Reduce interest rates and offer relief to Canadian families – ball is in your court, Governor Macklem
Bruske: Workers are still paying too high of a price; interest rates must come down.
OTTAWA – Despite a slowdown in inflation and the Bank of Canada achieving its target range, high food and housing prices remain a significant concern for Canada’s unions and working families.
“When we look at the price increases since April 2021, it becomes clear that the Bank’s interest rate hikes have not made life more affordable for workers and their families,” said Bea Bruske, President of the Canadian Labour Congress.
Over the last three years:
- Consumer Price Index (CPI) has risen by 14%.
- Grocery prices have surged by 21%.
- Pasta prices have climbed by 54%.
- Bread and flour prices have climbed by 23%.
- Vegetable prices have increased by 22%.
These numbers show how inflation keeps making things more expensive, stressing the importance of carefully thinking about the limits of monetary policy and the need for the federal government to do more.
The annual inflation rate dropped to 2.7% in April 2024. Inflation is just 1.1% when we exclude shelter, which is made more expensive by high interest rates.
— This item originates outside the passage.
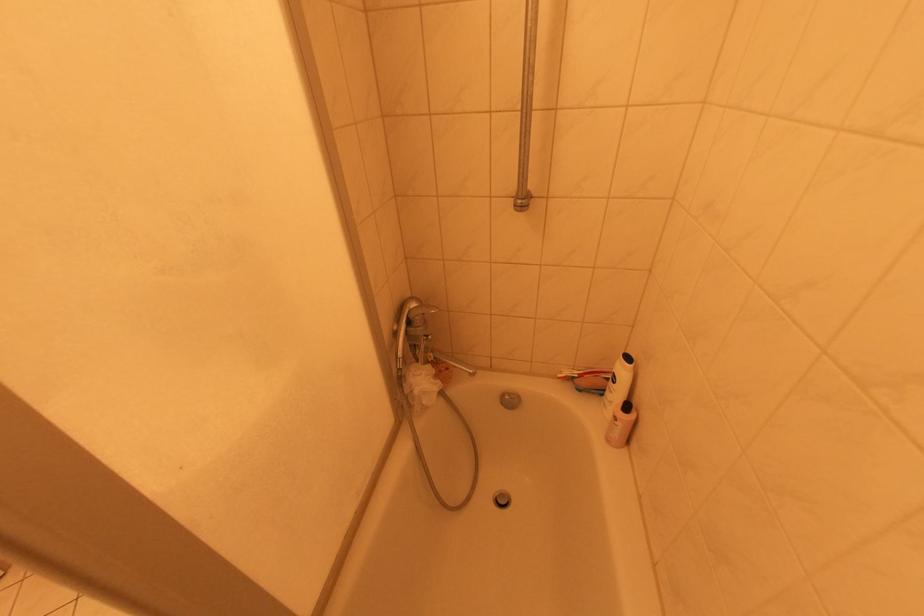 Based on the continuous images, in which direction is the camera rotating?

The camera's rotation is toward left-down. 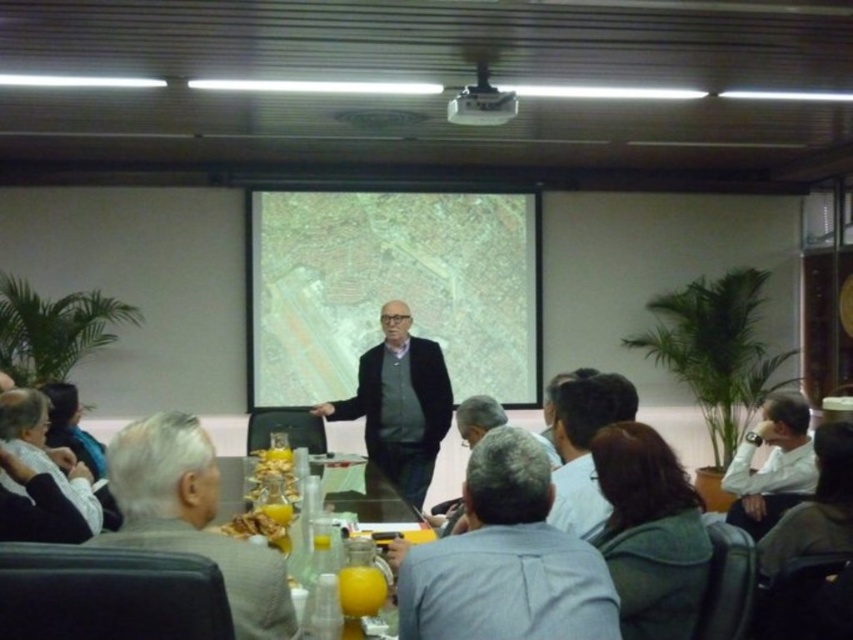 You are sitting at the conference table and need to pass a document to the person wearing the gray fabric shirt at center. The white fabric at lower left is in your way. Can you easily reach around it to hand the document directly?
The Bank is actually making the problem worse…
“Governor Macklem knows that interest rates were never the right policy for inflation caused by supply disruptions and corporate price gouging, and he needs to lower interest rates,” emphasized Bruske. “Unemployment is rising, which will make it even harder for families already grappling with exorbitant costs for rent, mortgages, and essential groceries.”